Study the Fc receptor signaling cascade, the role of immunoglobulin IgG1 and IgG3 isotypes in optimal ADCC, and conditions that enhance or inhibit this activity.
ADCC is not the same as complement-dependent cytotoxicity; it requires intact Fc regions and functional Fc receptors, not complement activation. Not all antibody isotypes mediate ADCC equally.
From your study of antibody isotypes, you know that the Fab region of an antibody binds antigen while the Fc region mediates effector functions. From your work on NK cells, you know these innate lymphocytes can kill target cells without prior sensitization. Antibody-dependent cell-mediated cytotoxicity (ADCC) is the mechanism that connects these two systems — it allows antibodies produced by the adaptive immune response to paint targets for destruction by innate killer cells. Think of it as a targeting system: antibodies act as guided labels, and NK cells act as the weapons platform that reads those labels.
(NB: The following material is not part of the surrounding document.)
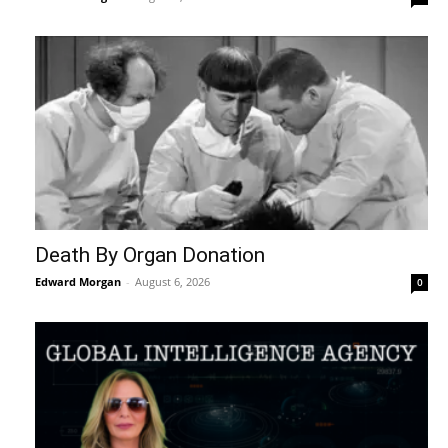
Death By Organ Donation
Edward Morgan
-
August 6, 2026
0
The process begins when antibodies — primarily IgG1 and IgG3 subclasses, which you learned have the strongest effector functions — bind to antigens on the surface of a target cell (a virus-infected cell, a tumor cell, or any cell coated with foreign antigen). The antibodies accumulate on the target surface with their Fab ends attached to antigen and their Fc ends projecting outward. NK cells (and to a lesser extent macrophages and eosinophils) express Fc gamma receptors, particularly FcγRIIIa (CD16), which bind the clustered Fc regions. This crosslinking of multiple FcγRIIIa receptors triggers an activating signal through the receptor's immunoreceptor tyrosine-based activation motifs (ITAMs), initiating a signaling cascade inside the NK cell. The result is degranulation — the directed release of perforin and granzymes toward the target cell. Perforin forms pores in the target cell membrane, and granzymes enter through those pores to trigger apoptosis.
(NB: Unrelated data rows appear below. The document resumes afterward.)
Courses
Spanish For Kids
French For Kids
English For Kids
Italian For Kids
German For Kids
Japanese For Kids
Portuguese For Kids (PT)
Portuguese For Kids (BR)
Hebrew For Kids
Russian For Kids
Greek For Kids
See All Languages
What makes ADCC distinctive among killing mechanisms is that it bridges the specificity of adaptive immunity with the cytotoxic power of innate cells. Unlike cytotoxic T cells, which require MHC class I presentation and antigen-specific T cell receptors, NK cells performing ADCC need no prior education about the target antigen — the antibody provides all the specificity. This is especially important when target cells downregulate MHC class I to evade T cell killing (a common strategy of viruses and tumors), because ADCC does not depend on MHC recognition at all. It is also why ADCC is a major mechanism of action for therapeutic monoclonal antibodies in cancer treatment — drugs like rituximab (anti-CD20) and trastuzumab (anti-HER2) work in part by coating tumor cells with antibody and recruiting NK cells to destroy them via ADCC.
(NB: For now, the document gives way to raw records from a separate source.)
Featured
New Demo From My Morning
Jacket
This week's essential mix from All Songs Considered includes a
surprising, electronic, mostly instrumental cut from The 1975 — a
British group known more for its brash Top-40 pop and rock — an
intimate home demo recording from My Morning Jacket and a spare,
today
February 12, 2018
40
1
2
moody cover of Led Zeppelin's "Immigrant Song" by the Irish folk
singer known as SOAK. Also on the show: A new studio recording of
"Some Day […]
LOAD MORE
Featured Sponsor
Several factors modulate ADCC efficiency. Antibody glycosylation of the Fc region significantly affects FcγRIIIa binding — removing the core fucose residue from the Fc N-linked glycan dramatically enhances ADCC, which is why next-generation therapeutic antibodies are often engineered with afucosylated Fc regions. The density of antigen on the target cell surface matters too: more antigen means more antibody coating, which means stronger FcγR crosslinking and a more robust kill signal. Conversely, inhibitory Fc receptors (like FcγRIIb) and competition from serum IgG can dampen the response, providing regulatory checkpoints that prevent ADCC from causing excessive tissue damage.